Tracing the evolution of Mexican literary and cultural production following the Tlatelolco massacre, this book shows its progression from a homogeneous construct set on establishing the “true” history of Tlatelolco against the version of the State, to a more nuanced and complex series of historical narratives. The initial representations of the events of 1968 were essentially limited to that of the State and that of the Consejo Nacional de Huelga (National Strike Council) and only later incorporated novels and films. Juan J. Rojo examines the manner in which films, posters, testimonios, and the Memorial del 68 expanded the boundaries of those initial articulations to a more democratic representation of key participants in the student movement of 1968.

Product Details

ISBN-13: 9781137559876
Publisher: Palgrave Macmillan US
Publication date: 05/03/2016
Series: Literatures of the Americas
Edition description: 1st ed. 2016
Pages: 191
Product dimensions: 5.83(w) x 8.27(h) x (d)

About the Author

Juan J. Rojo is Assistant Professor of Spanish in the Department of Foreign Languages and Literatures at Lafayette College, USA.

Table of Contents

Introduction: Silencing the Storm: The Never-Ending Search for Truth after Tlatelolco.- Testimonio as Metahistory in González de Alba’s Los días y los años.- At the Center of the Periphery: Arretche’s El grito and the Rhizomatic Visual.- Discourse of the 1968 Student Movement.- Cárcel de mujeres: Gender and Gendering in “La Tita” Avendaño’s De la libertad y el encierro.- The Specters Come Back to Life: Rojo amanecer and El Bulto.- Looking Back After 40 Years: El Memorial del 68.- Conclusion.

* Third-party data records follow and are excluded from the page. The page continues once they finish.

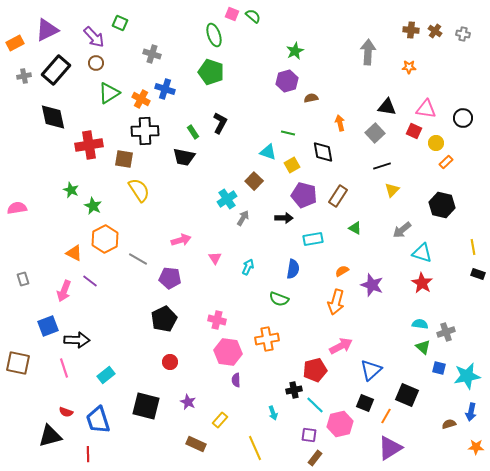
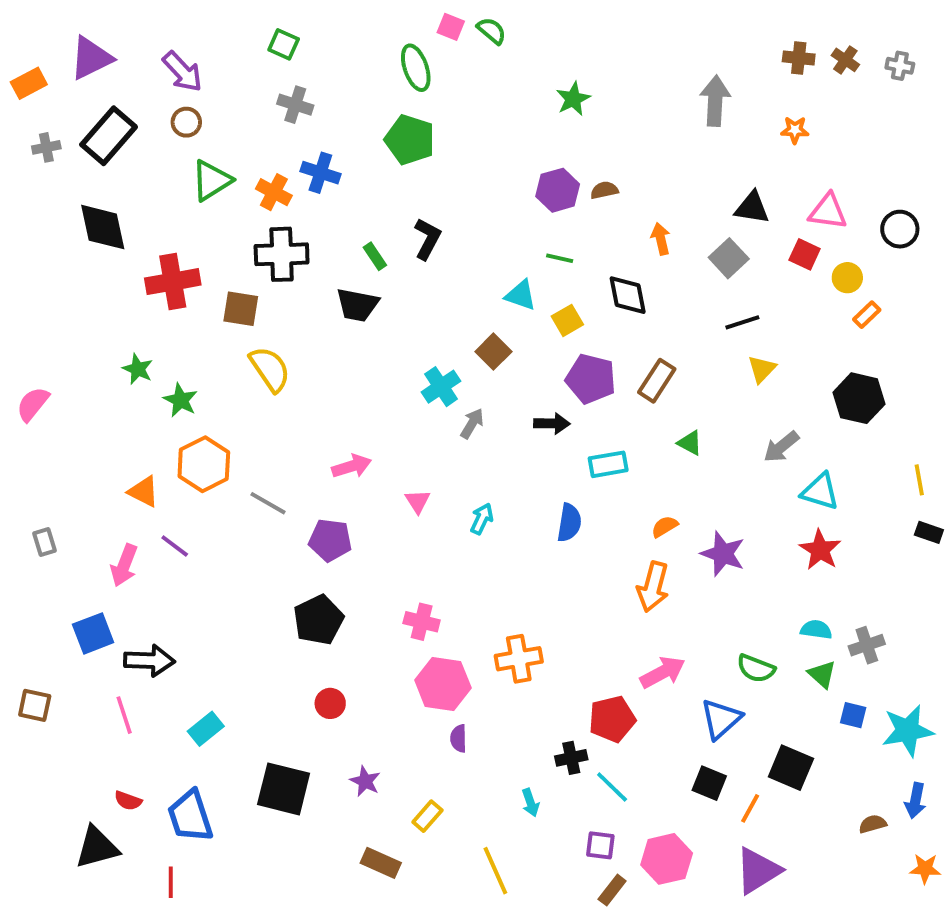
green square: (120, 23) -> (284, 44), moved
purple hexagon: (287, 81) -> (558, 190), moved
pink semicircle: (17, 208) -> (33, 404), turned -42
green semicircle: (279, 299) -> (756, 668), moved
brown square: (18, 363) -> (35, 705), size x0.7
pink hexagon: (340, 424) -> (667, 859), moved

What People are Saying About This

From the Publisher

“This outstanding book takes on aspects of the Mexican Student Movement’s legacy that have traditionally been understudied, such as the posters designed by students and the testimonio by Roberta Avendaño, “La Tita.” Added to these are carefully researched and original analyses of other texts, interviews, films, and museum exhibits, all of which demonstrate more clearly than ever before how defining the Mexican Student Movement has been a contentious process from the outset, even, and perhaps especially, for its participants and supporters.” (Ryan Long, Associate Professor of Spanish, The University of Maryland, College Park, USA, and author of Fictions of Totality: The Mexican Novel, 1968, and the National-Popular State)

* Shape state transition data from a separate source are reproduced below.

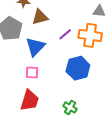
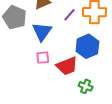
red trapezoid: (30, 100) -> (67, 66), moved, turned 60

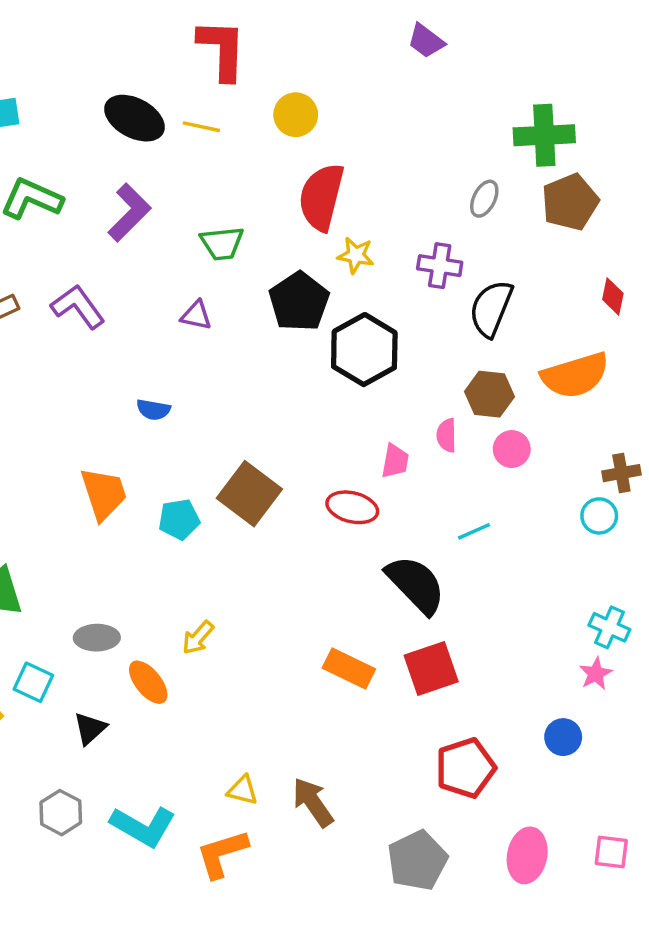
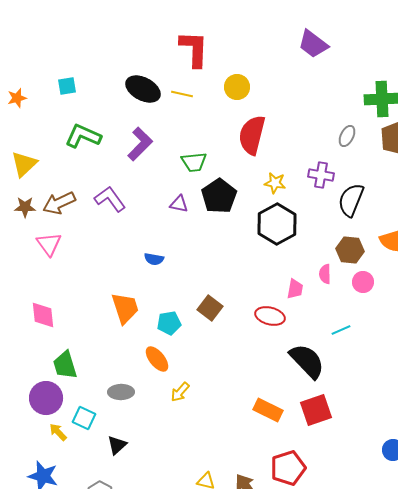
purple trapezoid: (426, 41) -> (313, 44), size x1.4
yellow star: (356, 255) -> (275, 183), moved
black pentagon: (299, 302) -> (219, 196), moved
brown square: (249, 494) -> (210, 308), size x0.7
orange ellipse: (148, 682) -> (157, 359), moved
red pentagon: (465, 768) -> (288, 468), moved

“Juan Rojo provocatively suggests that early 68 texts set a frame of tragic, intimate loss; a frame dogging subsequent academic and artistic accounts and thus leading to grave underestimation of the broader impact of '68. Rojo revisits quintessential cultural materials on '68 spanning four decades to evidence its reshaping of the literary, political, and cultural boundaries of the nation ...A crucial piece of Mexico 68 scholarship for historians and cultural critics alike.” (Lessie Frazier, Associate Professor of American Studies and Gender Studies, Indiana University, USA, and Deborah Cohen, Associate Professor of History, University of Missouri-St. Louis, USA, editors of Gender and Sexuality in 1968: Transformative Politics in the Cultural Imagination)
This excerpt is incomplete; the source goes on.